Com torcedores no teto e jogadores abrindo caminho para ele passar, os ônibus que fizeram parte da história do centenário do Corinthians estão nesta reportagem especial.
Por Adamo Bazani
Um time como o Corinthians que neste 1º de setembro completa 100 anos tem muitas marcas, símbolos, mascotes e tradição. O setor de transportes, sempre relacionado a economia, ao comportamento e aos costumes da sociedade, também imprime sua marca no esporte. Na história corintiana, de maneira emblemática. Todos os ônibus do clube são batizados com o nome de um dos símbolos da equipe: Mosqueteiro.
Há duas versões para o mosqueteiro ter se transformado em símbolo do Corinthians. Uma diz que veio do autêntico D’Artagnan, personagem do escritor francês Alexandre Dumas. Em 1913, o clube participou da Liga Paulista de Futebol ao lado do Germânia, Americano e Internacional, considerados os Três Mosqueteiros do futebol de São Paulo. Com a entrada, o Corinthians seria o quarto mosqueteiro.

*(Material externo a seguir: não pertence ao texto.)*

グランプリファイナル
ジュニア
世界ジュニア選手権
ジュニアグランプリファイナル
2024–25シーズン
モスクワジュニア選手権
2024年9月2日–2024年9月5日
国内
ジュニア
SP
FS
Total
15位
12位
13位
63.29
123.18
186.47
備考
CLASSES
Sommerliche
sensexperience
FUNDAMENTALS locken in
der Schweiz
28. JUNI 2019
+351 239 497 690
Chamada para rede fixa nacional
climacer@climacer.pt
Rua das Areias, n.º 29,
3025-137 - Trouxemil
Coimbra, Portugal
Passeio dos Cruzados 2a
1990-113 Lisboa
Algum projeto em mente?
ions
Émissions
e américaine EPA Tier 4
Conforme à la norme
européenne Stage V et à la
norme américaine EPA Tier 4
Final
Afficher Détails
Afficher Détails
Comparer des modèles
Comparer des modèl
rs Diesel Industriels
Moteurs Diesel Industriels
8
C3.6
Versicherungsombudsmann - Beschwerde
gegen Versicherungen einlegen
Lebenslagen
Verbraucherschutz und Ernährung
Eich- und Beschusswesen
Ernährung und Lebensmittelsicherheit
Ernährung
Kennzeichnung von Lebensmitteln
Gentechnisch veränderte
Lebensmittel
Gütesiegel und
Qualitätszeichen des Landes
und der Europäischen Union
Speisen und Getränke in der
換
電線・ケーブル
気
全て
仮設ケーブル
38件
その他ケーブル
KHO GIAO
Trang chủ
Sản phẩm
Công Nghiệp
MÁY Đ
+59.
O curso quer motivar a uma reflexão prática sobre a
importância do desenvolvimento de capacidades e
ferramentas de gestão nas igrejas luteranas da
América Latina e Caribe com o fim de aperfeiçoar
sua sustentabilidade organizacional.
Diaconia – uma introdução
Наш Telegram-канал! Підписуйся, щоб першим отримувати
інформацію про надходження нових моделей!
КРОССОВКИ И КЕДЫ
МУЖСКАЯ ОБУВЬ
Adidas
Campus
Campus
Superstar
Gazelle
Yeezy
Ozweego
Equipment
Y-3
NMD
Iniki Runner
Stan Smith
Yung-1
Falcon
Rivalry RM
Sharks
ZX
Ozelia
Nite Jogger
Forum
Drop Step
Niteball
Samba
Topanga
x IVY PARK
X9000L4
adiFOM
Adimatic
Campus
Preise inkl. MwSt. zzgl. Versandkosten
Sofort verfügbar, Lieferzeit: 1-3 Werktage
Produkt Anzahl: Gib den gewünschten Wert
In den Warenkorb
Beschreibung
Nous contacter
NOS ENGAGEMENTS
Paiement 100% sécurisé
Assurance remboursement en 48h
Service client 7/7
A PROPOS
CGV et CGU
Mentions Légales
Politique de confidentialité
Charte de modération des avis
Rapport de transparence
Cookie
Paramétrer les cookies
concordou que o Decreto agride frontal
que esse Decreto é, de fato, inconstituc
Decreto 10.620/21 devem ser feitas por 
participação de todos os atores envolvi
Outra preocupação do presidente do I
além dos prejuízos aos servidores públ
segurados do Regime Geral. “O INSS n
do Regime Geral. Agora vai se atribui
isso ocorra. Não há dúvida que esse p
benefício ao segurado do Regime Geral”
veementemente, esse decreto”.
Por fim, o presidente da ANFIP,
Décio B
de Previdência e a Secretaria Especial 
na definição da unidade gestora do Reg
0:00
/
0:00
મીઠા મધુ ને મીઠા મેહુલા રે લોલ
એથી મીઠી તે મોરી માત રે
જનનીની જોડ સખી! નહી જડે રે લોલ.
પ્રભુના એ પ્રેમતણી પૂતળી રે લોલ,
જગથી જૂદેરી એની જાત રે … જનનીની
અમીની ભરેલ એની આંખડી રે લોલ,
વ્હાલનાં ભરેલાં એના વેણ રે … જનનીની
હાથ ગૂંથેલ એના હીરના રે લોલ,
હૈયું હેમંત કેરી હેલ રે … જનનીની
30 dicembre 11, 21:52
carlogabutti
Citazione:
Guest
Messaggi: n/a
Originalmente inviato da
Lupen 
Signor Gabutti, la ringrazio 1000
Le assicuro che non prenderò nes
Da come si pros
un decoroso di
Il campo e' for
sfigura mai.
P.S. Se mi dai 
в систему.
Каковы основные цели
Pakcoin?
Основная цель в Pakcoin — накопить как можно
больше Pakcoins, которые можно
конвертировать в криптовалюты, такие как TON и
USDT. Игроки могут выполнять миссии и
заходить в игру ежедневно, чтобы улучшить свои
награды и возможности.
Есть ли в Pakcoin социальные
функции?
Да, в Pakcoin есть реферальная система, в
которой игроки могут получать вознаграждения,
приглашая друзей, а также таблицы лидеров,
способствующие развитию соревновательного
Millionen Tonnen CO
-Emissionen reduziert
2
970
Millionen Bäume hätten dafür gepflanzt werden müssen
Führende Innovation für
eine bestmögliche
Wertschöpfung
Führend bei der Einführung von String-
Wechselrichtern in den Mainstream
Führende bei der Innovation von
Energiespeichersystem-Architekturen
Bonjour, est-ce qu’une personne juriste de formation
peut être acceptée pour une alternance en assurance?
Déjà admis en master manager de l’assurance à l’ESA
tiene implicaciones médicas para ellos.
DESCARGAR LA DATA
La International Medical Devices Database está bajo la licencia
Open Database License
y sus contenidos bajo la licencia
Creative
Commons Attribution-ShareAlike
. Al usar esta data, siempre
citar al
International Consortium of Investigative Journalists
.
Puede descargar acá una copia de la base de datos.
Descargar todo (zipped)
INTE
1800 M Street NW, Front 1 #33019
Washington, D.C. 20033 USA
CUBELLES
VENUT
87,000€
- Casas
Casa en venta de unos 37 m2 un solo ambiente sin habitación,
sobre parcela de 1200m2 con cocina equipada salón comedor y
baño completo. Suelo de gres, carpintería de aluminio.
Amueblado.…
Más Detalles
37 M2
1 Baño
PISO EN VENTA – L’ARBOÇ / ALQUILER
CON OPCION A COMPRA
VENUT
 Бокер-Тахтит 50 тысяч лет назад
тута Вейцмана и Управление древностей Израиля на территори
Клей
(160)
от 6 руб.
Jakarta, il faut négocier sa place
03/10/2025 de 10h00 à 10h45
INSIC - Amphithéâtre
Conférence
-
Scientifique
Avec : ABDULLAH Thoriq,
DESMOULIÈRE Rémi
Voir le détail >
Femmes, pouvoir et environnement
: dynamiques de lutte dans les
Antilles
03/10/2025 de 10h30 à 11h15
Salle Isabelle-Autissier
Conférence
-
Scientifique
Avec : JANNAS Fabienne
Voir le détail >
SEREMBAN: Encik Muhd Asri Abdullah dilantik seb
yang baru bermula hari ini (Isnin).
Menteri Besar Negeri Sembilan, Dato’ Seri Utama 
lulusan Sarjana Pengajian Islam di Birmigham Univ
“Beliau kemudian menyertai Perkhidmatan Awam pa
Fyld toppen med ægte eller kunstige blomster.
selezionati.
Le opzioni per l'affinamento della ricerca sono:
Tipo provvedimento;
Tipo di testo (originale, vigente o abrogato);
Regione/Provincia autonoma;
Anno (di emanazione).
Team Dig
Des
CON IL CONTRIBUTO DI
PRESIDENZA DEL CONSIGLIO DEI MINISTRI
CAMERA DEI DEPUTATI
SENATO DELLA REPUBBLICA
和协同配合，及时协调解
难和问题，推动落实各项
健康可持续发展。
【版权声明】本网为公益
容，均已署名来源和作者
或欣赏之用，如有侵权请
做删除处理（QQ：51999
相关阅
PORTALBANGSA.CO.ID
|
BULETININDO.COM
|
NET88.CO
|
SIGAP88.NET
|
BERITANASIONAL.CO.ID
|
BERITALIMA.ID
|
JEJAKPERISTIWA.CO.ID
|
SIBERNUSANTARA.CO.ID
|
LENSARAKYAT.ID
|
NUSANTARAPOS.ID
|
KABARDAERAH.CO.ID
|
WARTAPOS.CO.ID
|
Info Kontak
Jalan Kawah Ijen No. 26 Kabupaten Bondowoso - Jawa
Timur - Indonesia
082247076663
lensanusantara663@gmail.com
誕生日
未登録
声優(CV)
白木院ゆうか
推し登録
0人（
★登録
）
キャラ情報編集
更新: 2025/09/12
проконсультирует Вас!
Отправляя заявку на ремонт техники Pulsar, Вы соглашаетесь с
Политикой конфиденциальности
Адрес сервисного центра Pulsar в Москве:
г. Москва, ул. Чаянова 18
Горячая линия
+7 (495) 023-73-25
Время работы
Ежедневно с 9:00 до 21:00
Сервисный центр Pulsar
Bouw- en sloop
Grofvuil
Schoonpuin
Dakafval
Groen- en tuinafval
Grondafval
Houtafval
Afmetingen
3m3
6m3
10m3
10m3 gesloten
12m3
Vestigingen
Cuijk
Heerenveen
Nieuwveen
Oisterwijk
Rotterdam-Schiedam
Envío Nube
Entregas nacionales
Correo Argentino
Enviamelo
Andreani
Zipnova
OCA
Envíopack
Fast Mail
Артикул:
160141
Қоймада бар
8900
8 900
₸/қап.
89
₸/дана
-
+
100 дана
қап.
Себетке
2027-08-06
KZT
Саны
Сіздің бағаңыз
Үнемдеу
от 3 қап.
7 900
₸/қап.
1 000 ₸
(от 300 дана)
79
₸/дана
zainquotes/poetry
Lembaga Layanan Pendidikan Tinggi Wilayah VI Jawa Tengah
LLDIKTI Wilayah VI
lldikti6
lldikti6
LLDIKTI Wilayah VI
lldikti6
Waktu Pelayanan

A outra versão é de que em 1929, na sua primeira partida internacional, o Corinthians venceu os argentinos do Club Sportivo Barracas, fundado em 1913, que fazia amistosos entre o Rio e São Paulo. Os paulistas venceram por 3 a 1. No dia seguinte, no jornal “A Gazeta” o jornalista Thomas Mazzini colocava como título: “Corinthians vence com fama de Mosqueteiro”.
Seja qual for a versão real, o fato é que mosqueteiro remete a imagem de alguém, ágil, forte e útil … atributos ideais para um ônibus.
Assim, nos anos de 1960, quando o Corinthians comprava um veículo próprio para o transporte de jogadores e demais funcionários rumo aos estádios, treinos e demais compromissos, os integrantes do time tiveram a ideia de dar ao imponente ônibus o nome do símbolo do clube.
E a era dos Mosqueteiros do Corinthians começou com grande estilo. O Mosqueteiro I, restaurado pelo clube, é um veículo de carroceria Caio, modelo Gaivota, sobre chassi Mercedes Benz O 355. O ônibus era um luxo só e bem inovador para a época. A começar por suas linhas futuristas, aproveitando bem os ângulos e áreas arredondadas. O Caio Gaivota foi lançado no Salão do Automóvel em 1966. Nele, estavam presentes itens até então impensáveis em ônibus, como banheiro, bar, iluminação individual para leitura, carpete e cinto de segurança.
O ônibus foi um campeão de vendas e digno para transportar um time campeão. O Mosqueteiro I levou grandes craques e participou de momentos de glória do time fundado no Bom Retiro, região central de São Paulo.
Várias vezes, o ônibus foi invadido, cercado por fanáticos torcedores que chegaram até a pegar uma carona no teto em momentos de maior euforia. É o que retrata a primeira foto do álbum que você vê neste post que faz parte do acervo deste repórter, guardada há anos. Foi na invasão ao Maracanã, quando em 5 de dezembro de 1976, cerca de 70 mil torcedores viram o time vencer de maneira triunfal o Fluminense. A partida no tempo normal ficou em 1 a 1. Nos pênaltis, o time paulista superou o tricolor do Rio por 4 a 1 com gols de Neca, Ruço, Moisés e Zé Maria.